9 February 2018: Seminar by Natasha Artemeva, Carleton University, Canada, "Assessing genre sensitivity: Undergraduate students’ writing in response to nested engineering contexts"
STEMTEC Seminar Series, 2018
When: Friday 9 February 2018, 2-3pm
Within a diagnostic assessment of entering undergraduate engineering students, developed for the purpose of identifying students’ needs for academic support (Fox, Haggerty & Artemeva, 2016), two disciplinary writing tasks were administered. One task, designed by drawing on input obtained from the Faculty of Engineering, required students to interpret graphs which displayed theoretical and actual data on an engineering innovation. This task was embedded in the first lecture of a required introductory engineering course (Fox & Artemeva, in press). The other task asked students to write an email in the context of a simulated work placement (such workplace integrated learning experiences are a part of their engineering program). 1500 student responses (i.e., all responses of the cohort of entering engineering students) were assessed using an analytic rubric, which included disciplinary (engineering) criteria. The written responses that are the focus of the present study were then selectively sampled from two groups: 10 from a group of students who had been identified through the diagnostic procedure as being in need of academic support; and 10 from a group who were not identified as such. Subsequently, student written responses to both tasks were analyzed by using genre analysis, and the outcomes were compared with diagnostic results obtained through the use of the analytic criteria on the diagnostic rubric. The findings suggest that genre analysis further expands useful information on students’ genre sensitivity in engineering contexts of communication, and their use (or misuse) of rhetorical strategies. Greater detail in what works or does not work in student writing allows for more targeted feedback and pedagogical support, which in turn may contribute to the students’ writing development.

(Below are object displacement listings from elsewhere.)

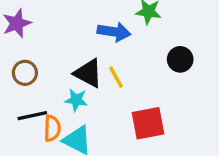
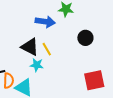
cyan star: (76, 100) -> (37, 65), moved
red square: (148, 123) -> (94, 80), moved

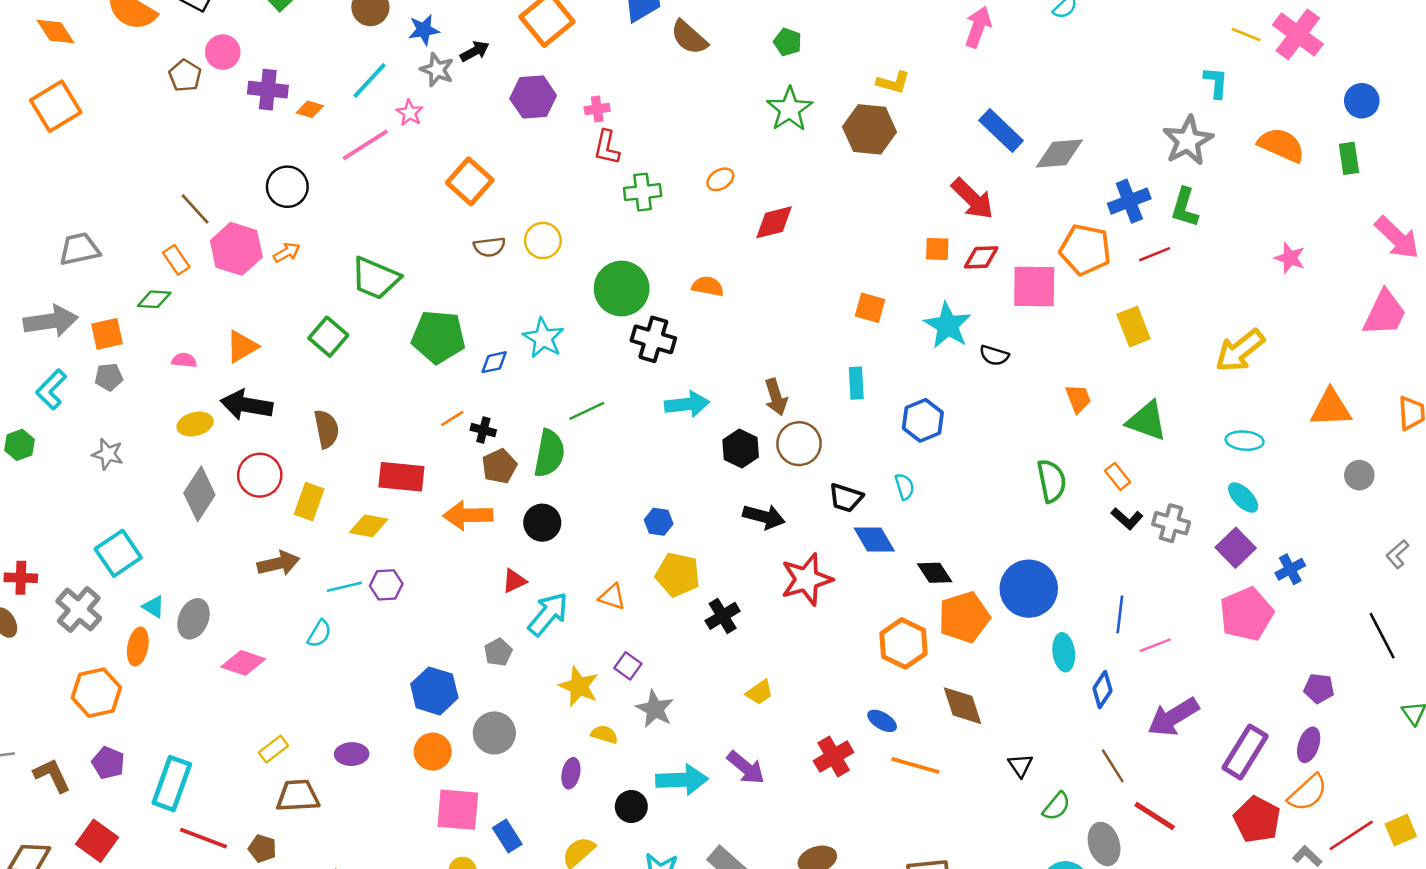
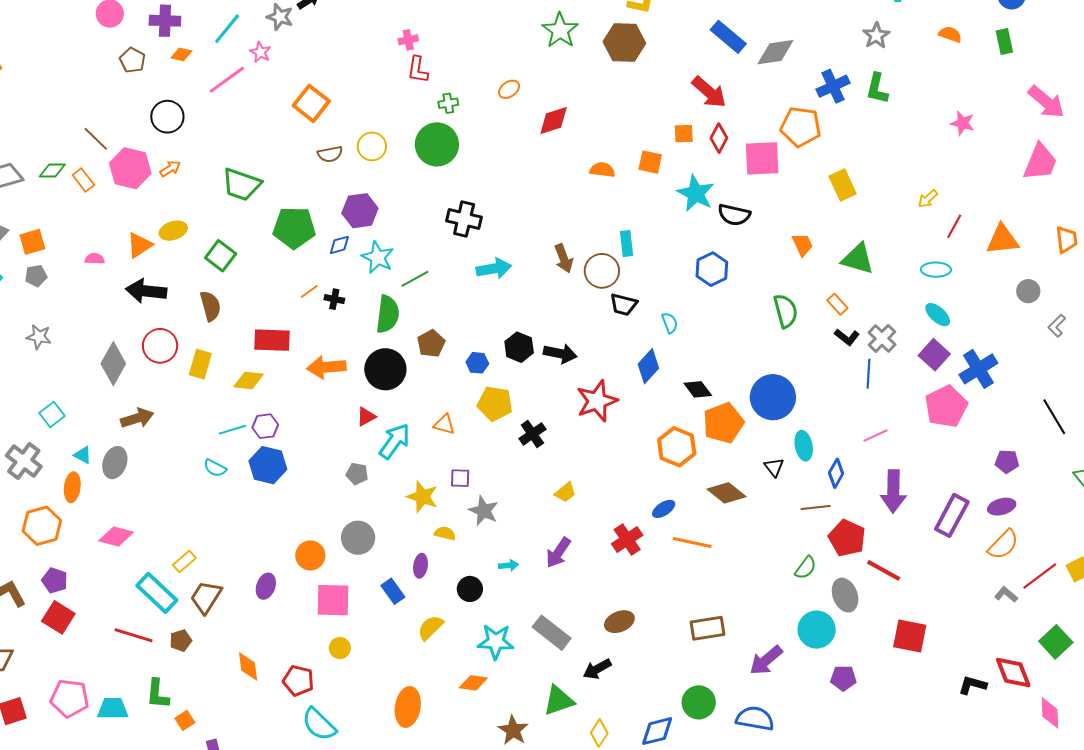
brown pentagon: (185, 76) -> (133, 60), moved
purple cross: (268, 90) -> (165, 21), moved
purple hexagon: (533, 97) -> (360, 211), moved
gray star: (1188, 141) -> (876, 36), size x0.7
orange semicircle: (1281, 145) -> (950, 34), size x0.6
green cross: (643, 192) -> (448, 103), size x0.7
red line: (1155, 254) -> (954, 226), moved, turned -35
red diamond: (981, 257) -> (719, 138), turned -56
orange semicircle: (708, 286) -> (602, 170), moved
green circle: (622, 289) -> (437, 144), moved
green diamond: (154, 299) -> (52, 170), moved
orange square: (870, 308) -> (650, 162), moved
green square: (328, 337) -> (221, 256), moved
cyan star: (543, 338) -> (378, 257), moved
yellow arrow: (1240, 351) -> (928, 199), size x0.5
black semicircle: (994, 355) -> (734, 215), size x1.4
blue hexagon: (923, 420) -> (712, 269), moved
yellow ellipse: (195, 424) -> (173, 231), moved
brown circle: (799, 444) -> (602, 271), moved
black hexagon: (741, 448) -> (519, 347), moved
brown pentagon: (499, 466) -> (431, 344), moved
black trapezoid: (846, 498) -> (623, 305), moved
black circle: (542, 523) -> (385, 369), size x1.4
gray cross: (1171, 523) -> (882, 338), turned 32
blue diamond: (874, 540) -> (648, 366), turned 76
cyan square: (118, 553) -> (52, 415), size x0.7
gray L-shape: (1397, 554) -> (1057, 326), moved
brown arrow: (278, 563) -> (137, 418), moved
blue cross: (1290, 569) -> (978, 369), size x1.6
blue line: (1120, 614) -> (869, 374), moved
cyan semicircle: (319, 634) -> (215, 468), turned 90
gray pentagon: (498, 652) -> (357, 474), turned -30
pink diamond: (243, 663) -> (116, 537), moved
purple square: (628, 666) -> (460, 478), turned -30
blue hexagon: (434, 691) -> (268, 465), moved
brown diamond: (963, 706) -> (726, 493), turned -30
purple arrow: (1173, 717) -> (893, 491), turned -54
blue ellipse: (882, 721) -> (664, 509), turned -60
purple ellipse: (1309, 745) -> (1002, 507), turned 60
purple ellipse: (352, 754) -> (266, 586), moved, turned -65
black triangle: (1020, 765) -> (774, 467), moved
brown line: (1113, 766) -> (816, 508), moved, turned -60
purple arrow: (746, 768) -> (558, 553), turned 88
cyan arrow: (682, 780) -> (509, 565), size x0.5
cyan rectangle: (172, 784) -> (157, 593), moved, turned -63
brown trapezoid: (298, 796) -> (206, 597), turned -51
red pentagon: (1257, 820) -> (847, 538), moved
blue rectangle: (507, 836) -> (393, 591), moved
red square: (97, 841) -> (58, 617), moved
brown pentagon: (262, 849) -> (181, 641), turned -30

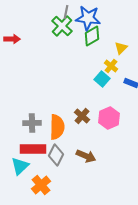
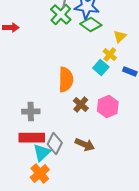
green diamond: (92, 36) -> (91, 25), turned 65
orange semicircle: (57, 127) -> (66, 80), moved
cyan triangle: (20, 166) -> (42, 153), moved

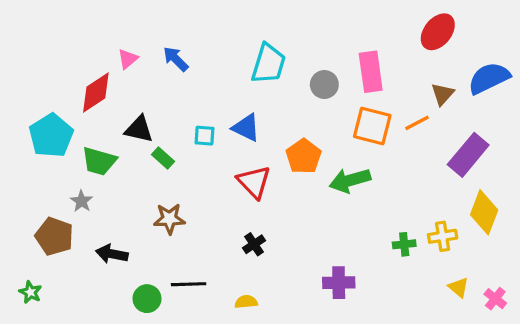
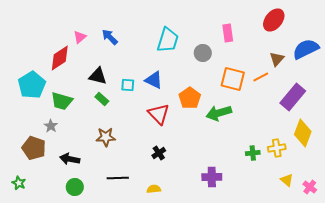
pink rectangle: (371, 72) -> (228, 33), moved, size x0.7
black triangle: (139, 129) -> (98, 76), moved
green circle: (147, 299) -> (75, 187), moved

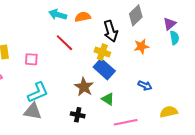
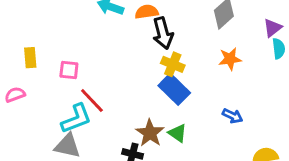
black arrow: (111, 31) -> (163, 33), moved
red line: (64, 43) -> (92, 101), moved
brown star: (84, 87) -> (150, 133), moved

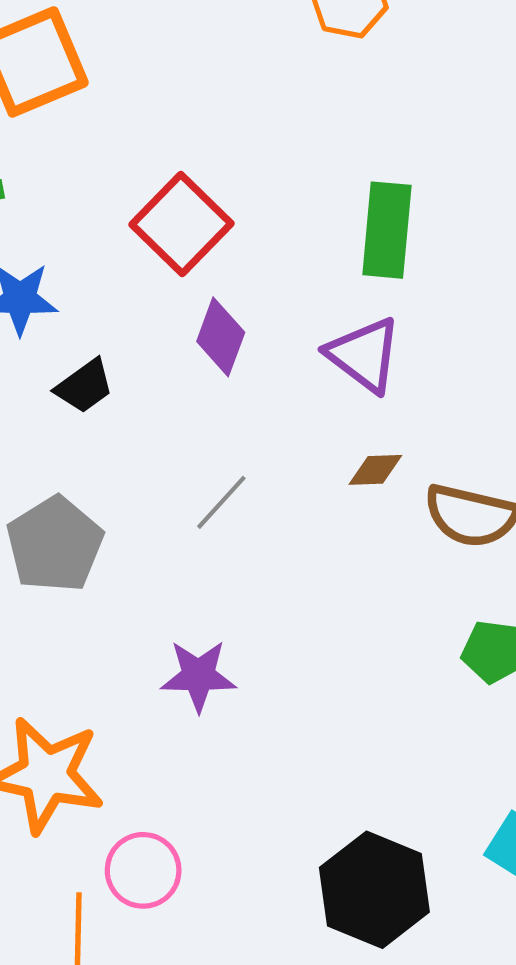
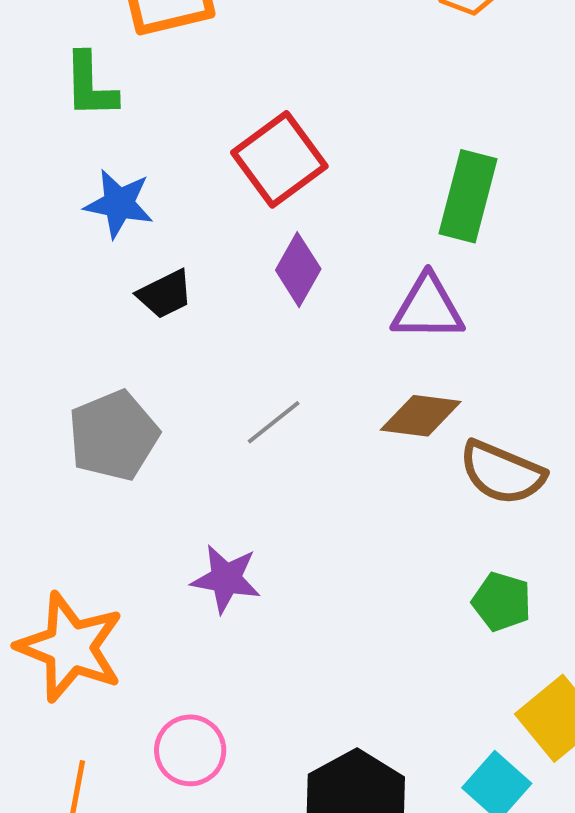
purple triangle: (364, 355) -> (428, 308), turned -46
brown diamond: (375, 470) -> (421, 416), size x1.5
pink circle: (143, 870) -> (190, 750), moved

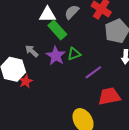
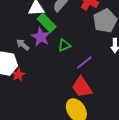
purple star: (56, 56) -> (41, 37), moved
red trapezoid: (109, 96) -> (82, 87), moved, turned -110

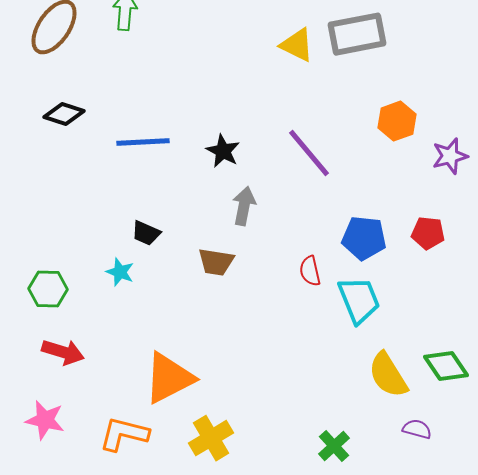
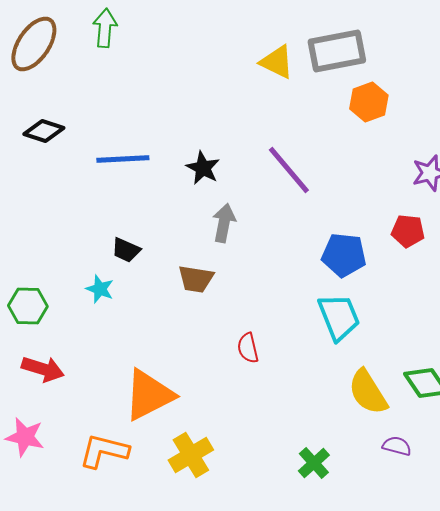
orange hexagon: (397, 121) -> (369, 102), moved
red pentagon: (428, 233) -> (408, 231), moved
red semicircle: (310, 271) -> (248, 348), moved

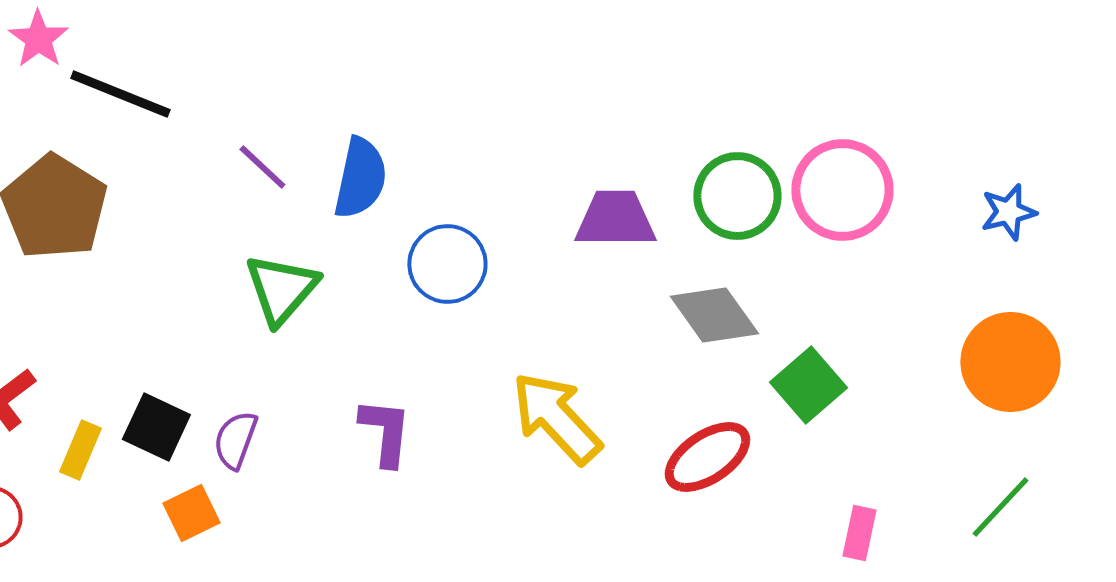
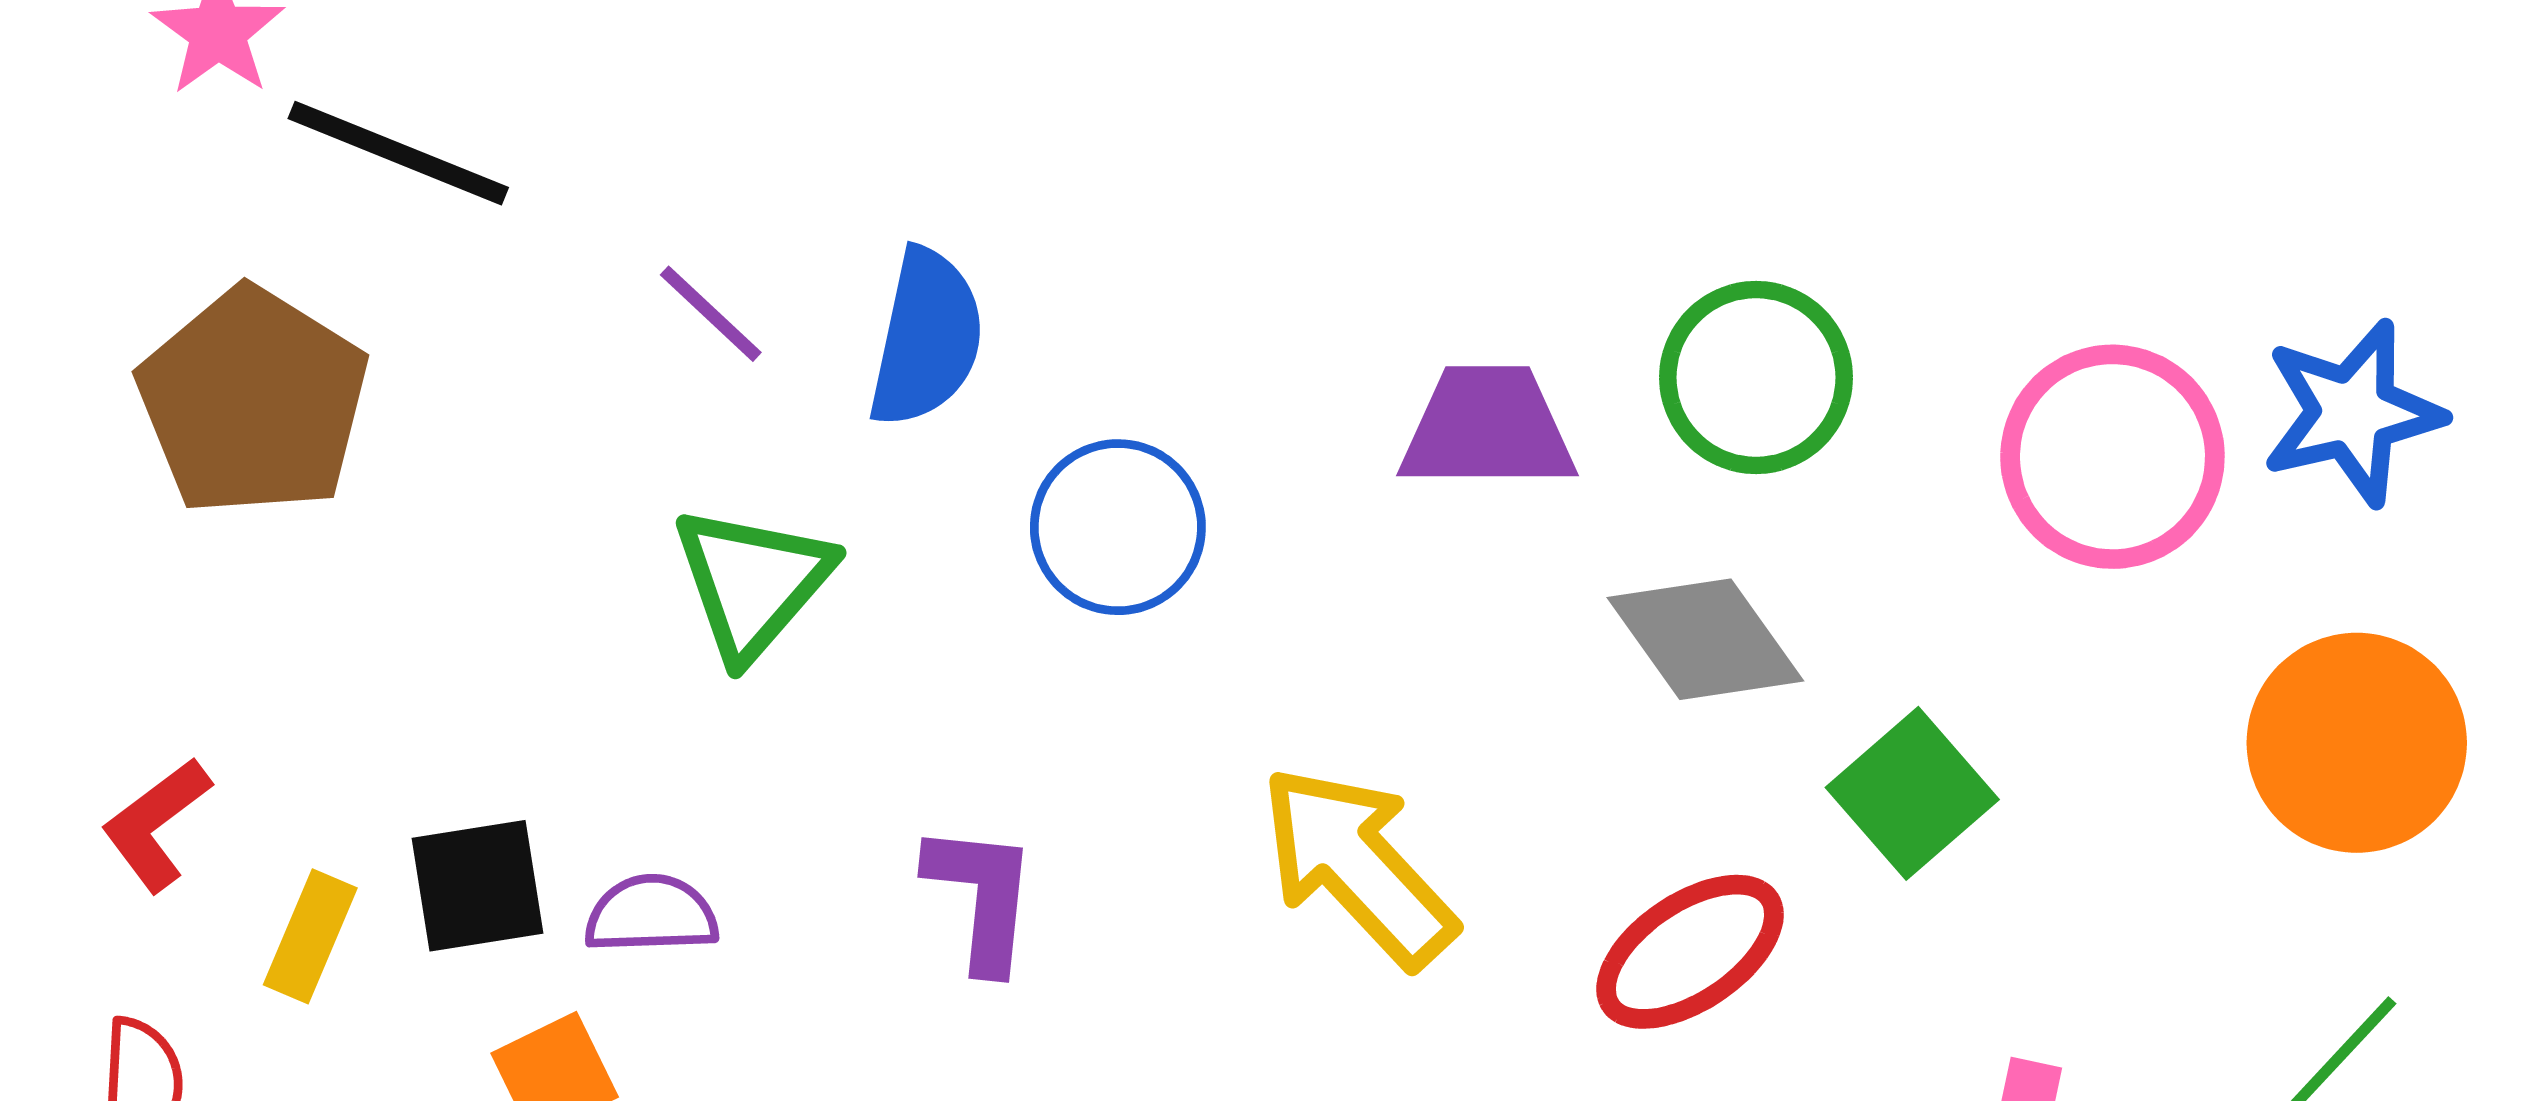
pink circle: (842, 190) -> (2112, 457), moved
blue star: (1008, 212) -> (2352, 413), size x1.5
black square: (156, 427) -> (478, 886), turned -34
purple semicircle: (235, 440) -> (651, 914), turned 68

Natasha Artemeva is Professor in the School of Linguistics and Language Studies, Carleton University, Canada. Her background includes an engineering degree and professional experience in engineering from Russia and Canada, which have informed her research on disciplinary and professional literacies in engineering and mathematics. She is a co-editor of Rhetorical Genre Studies and beyond (2006, Inkshed Publications), Writing in knowledge societies (2011, Parlor Press), and Genre Studies around the globe: Beyond the three traditions (2015, Inkshed Publications).